A Martin le acometieron unas náuseas espirituales. La transición de Ruth a las dos muchachas resultó demasiado brusca. Junto a los descarados ojos de la morena, vio las claras y luminosas pupilas de Ruth, cual las de una santa que le mirase desde las profundidades de su pureza. Y, sin embargo, sintió una gran sensación de poder. Era mejor que aquellas dos muchachas. La vida tenía para él mayor significado que para ellas, cuyos pensamientos no iban más allá de un helado y un amigo. Se dijo que, íntimamente, siempre había llevado una doble existencia. Quiso compartir sus ideas y pensamientos, pero jamás encontró a nadie que fuese capaz de comprenderle, ni hombre ni mujer. Cuantas veces quiso probarlo, sólo consiguió desorientar a sus interlocutores. Y, puesto que sus ideas fueron siempre superiores a las de los demás, decidió que también él lo era. Sintió que en su interior crecía la sensación de poder y apretó los puños. Si la vida tenía para él mayor significado, era, por tanto, justo que le exigiese mucho más a la vida. Sin embargo, no podía esperarlo de gente como aquellas dos muchachas. Sus ojos oscuros y descarados nada tenían que ofrecerle. Conocía bien las ideas que albergaban, un helado y algo más. Sin embargo, las otras pupilas ofrecían cuanto él deseaba y otras cosas que ni siquiera podía sospechar. Ofrecían una existencia más elevada. Conocía muy bien el proceso mental tras los ojos oscuros. Era como un mecanismo de relojería. Martin creía poder ver el movimiento de las ruedas, que sólo terminaba con la tumba. Pero en las otras pupilas había un misterio inimaginable y una existencia sin fin. En ellos pudo describir los destellos del alma, tanto de Ruth como de la suya propia.

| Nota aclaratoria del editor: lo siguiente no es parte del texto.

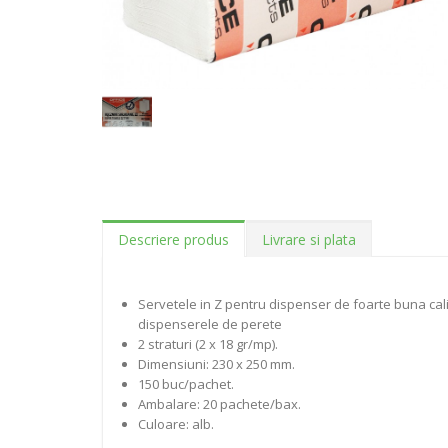
Descriere produs
Livrare si plata
Servetele in Z pentru dispenser de foarte buna cali
dispenserele de perete
2 straturi (2 x 18 gr/mp).
Dimensiuni: 230 x 250 mm.
150 buc/pachet.
Ambalare: 20 pachete/bax.
Culoare: alb.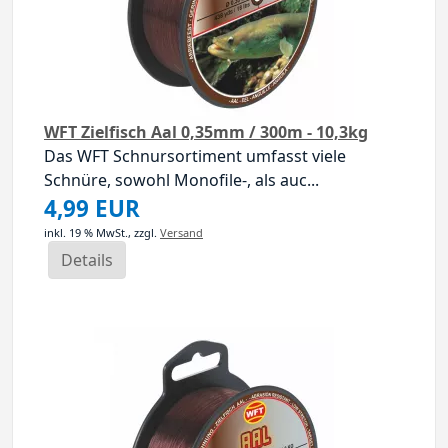
WFT Zielfisch Aal 0,35mm / 300m - 10,3kg
Das WFT Schnursortiment umfasst viele
Schnüre, sowohl Monofile-, als auc...
4,99 EUR
inkl. 19 % MwSt.,
zzgl.
Versand
Details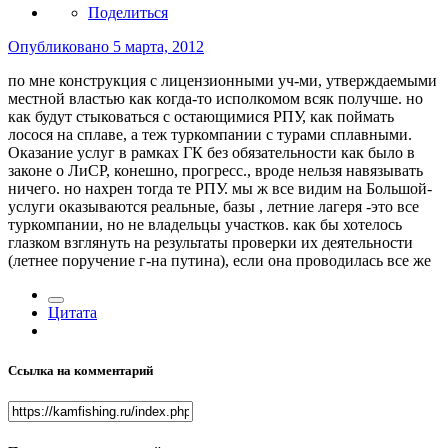
Поделиться
Опубликовано
5 марта, 2012
по мне конструкция с лицензионными уч-ми, утверждаемыми
местной властью как когда-то исполкомом всяк получше. но
как будут стыковаться с остающимися РПУ, как поймать
лосося на сплаве, а теж туркомпании с турами сплавными.
Оказание услуг в рамках ГК без обязательности как было в
законе о ЛиСР, конешно, прогресс., вроде нельзя навязывать
ничего. но нахрен тогда те РПУ. мы ж все видим на Большой-
услуги оказываются реальные, базы , летние лагеря -это все
туркомпании, но не владельцы участков. как бы хотелось
глазком взглянуть на результаты проверки их деятельности
(летнее поручение г-на путина), если она проводилась все же
Цитата
Ссылка на комментарий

—En ese programa sólo hay un inconveniente —dijo en voz alta—. Tengo ya una cita.
En los ojos de la muchacha brilló la desilusión.
—Supongo que vas a ver a un amigo enfermo —se burló.
—No, es de veras, se trata de una cita con… —titubeó un momento para añadir—con una chica.
—¿No te burlas? —le preguntó ella interesada.
La miró a los ojos para decirle:
—Es de veras. ¿Pero por qué no podemos vernos otro día? Aún no me has dicho tu nombre ni dónde vives.
—Lizzie —dijo ella, suavizándose y apretándole el brazo con la mano—, Lizzie Connolly. Vivo en el número cinco de la calle Market.
Hablaron unos minutos más, antes de despedirse. Martin no se fue a casa en seguida. Bajo los árboles en que solía montar su guardia, miró a una ventana, mientras susurraba:
—La cita era contigo, Ruth. Y la mantuve.